I think neither you nor your DH are being unreasonable.
This isn't what I intended when we got married and when I got pregnant. I want two parents raising our son not just me
I think this is the problem- you are looking at things entirely from your point of view- what you want, what you planned and how you think things should be. He is doing the same. There doesn't seem to be much partnership or conversation going on.
Obviously, I don't know whether you discussed things like job changes/childcare etc before you had your DC or not, but things do not remain static forever and sometimes both partners need to be open to change.
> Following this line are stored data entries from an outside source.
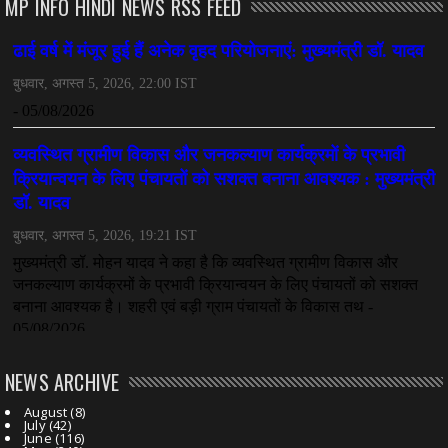
MP INFO HINDI NEWS RSS FEED
NEWS ARCHIVE
August
(8)
July
(42)
June
(116)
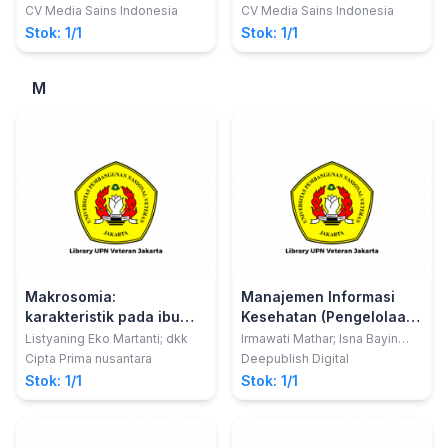
dkk
CV Media Sains Indonesia
CV Media Sains Indonesia
Stok: 1/1
Stok: 1/1
M
Makrosomia:
Manajemen Informasi
karakteristik pada ibu
Kesehatan (Pengelolaan
dan bayi
Rekam Medis) Edisi Revisi
Listyaning Eko Martanti; dkk
Irmawati Mathar; Isna Bayin
Igayanti
Cipta Prima nusantara
Deepublish Digital
Stok: 1/1
Stok: 1/1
You can be a good parent and have a job with long working hours. I am a Dr and I know that this means I haven't always been there as much as I would like, but I am still a good parent. I'd be pretty pissed off if someone told me I couldn't work long hours and be a good parent. I think starting any conversation relating to the job with "if you take this job you'll be a terrible father" would be a massive mistake.
You need to sit down and calmly work this through. You need to explain your concerns, e.g. being worried about how you willl manage if left to do the vast majority of the childcare, and that you don't really want to live like that; the impact on you and on your relationship with DH if he is away a lot/working long hours; and also the impact on your career of having to pick up so much of the slack. Then you need to think about your DH. What will this new job mean for him personally and professionally- and what would it mean for him and his career if he turned it down? See if you can come up with strategies that would mitigate the impact on you that are acceptable to you both. Your concerns are completely valid, but there may be options open to you that are an acceptable compromise.
Ultimately, I think if either tries to impose their will on the other (i.e. him taking the job when you aren't on board or you attempting to force him to turn down the job) it will lead to resentment, which is highly likely to cause problems in your marriage.